Citing “extraordinary progress in recent months, Raimondo said the initiative could lead to more stable and resilient supply chains, while accelerating work on clean energy technologies and anti-corruption commitments.

“This ministerial marks the next critical phase of this framework — moving from defining an ambitious vision to charting the tangible work of implementing the framework,” she said. “We all understand and agree on the need to move quickly to deliver for our people.”

Washington has lacked an economic pillar to its Indo-Pacific engagement since former President Donald Trump quit the 12-country Trans-Pacific Partnership trade deal (TPP) in 2017, leaving the field open to China to expand its regional influence.

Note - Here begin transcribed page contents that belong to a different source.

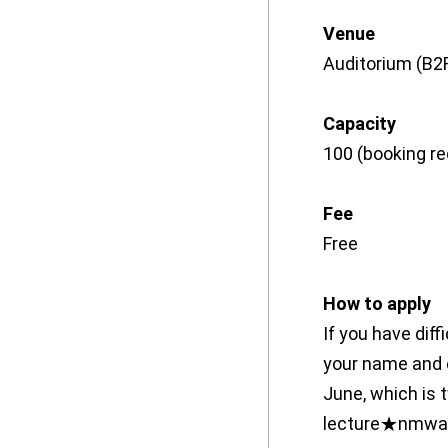
Venue
Auditorium (B2
Capacity
100 (booking re
Fee
Free
How to apply
If you have dif
your name and e
June, which is 
lecture★nmw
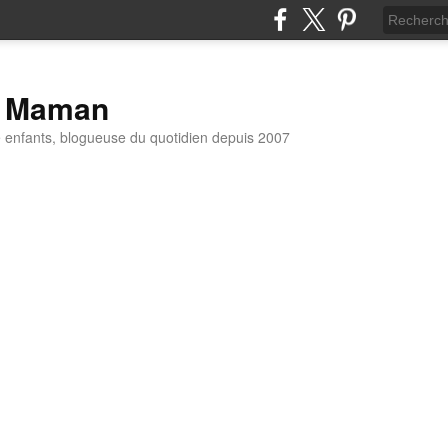
t Maman
enfants, blogueuse du quotidien depuis 2007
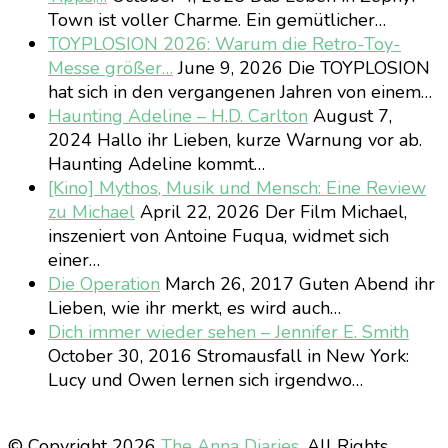
Town ist voller Charme. Ein gemütlicher…
TOYPLOSION 2026: Warum die Retro-Toy-
Messe größer…
June 9, 2026
Die TOYPLOSION
hat sich in den vergangenen Jahren von einem…
Haunting Adeline – H.D. Carlton
August 7,
2024
Hallo ihr Lieben, kurze Warnung vor ab.
Haunting Adeline kommt…
[Kino] Mythos, Musik und Mensch: Eine Review
zu Michael
April 22, 2026
Der Film Michael,
inszeniert von Antoine Fuqua, widmet sich
einer…
Die Operation
March 26, 2017
Guten Abend ihr
Lieben, wie ihr merkt, es wird auch…
Dich immer wieder sehen – Jennifer E. Smith
October 30, 2016
Stromausfall in New York:
Lucy und Owen lernen sich irgendwo…
© Copyright 2026
The Anna Diaries
. All Rights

More than two years of TPP negotiations led to an agreement in 2015, but the U.S. Congress failed to ratify it as tariff-cutting free trade deals fell out of favor, blamed for draining jobs and investment to low-wage countries.

Biden’s trade chief Tai also shunned new trade deals, focusing negotiations with the European Union on labor, regulation and other non-tariff issues.

It was unclear whether all countries would participate in all four negotiation streams: trade, labor and digital standards; clean energy and decarbonization; supply chain resilience; and tax and anti-corruption efforts. To secure broad participation, the countries could choose among those streams.

The talks come as the China-led Regional Comprehensive Economic Partnership Free trade deal launched in January, cutting tariffs for many of the IPEF participants. The surviving TPP countries also have launched a limited trade pact.

A senior Biden administration official told reporters on Wednesday the IPEF platform was not an alternative to trading with China.

“It’s about engaging the economies in the Indo-Pacific in their own right, this isn’t a choice between the United States and China,” the official said.

Lori Wallach, head of Rethink Trade, a group advocating against corporate influence in trade policy, supported not offering tariff cuts, but questioned whether the initiative could benefit workers.

“Three decades of ‘hyperglobalization’ implemented by these deals already had made the old trade model politically toxic,” Wallach said in a statement. “Then the COVID-revealed supply chain crisis fueled even broader demand for a new approach that reverses the concentration of production of goods and services on which we all rely in too firms in too few countries.”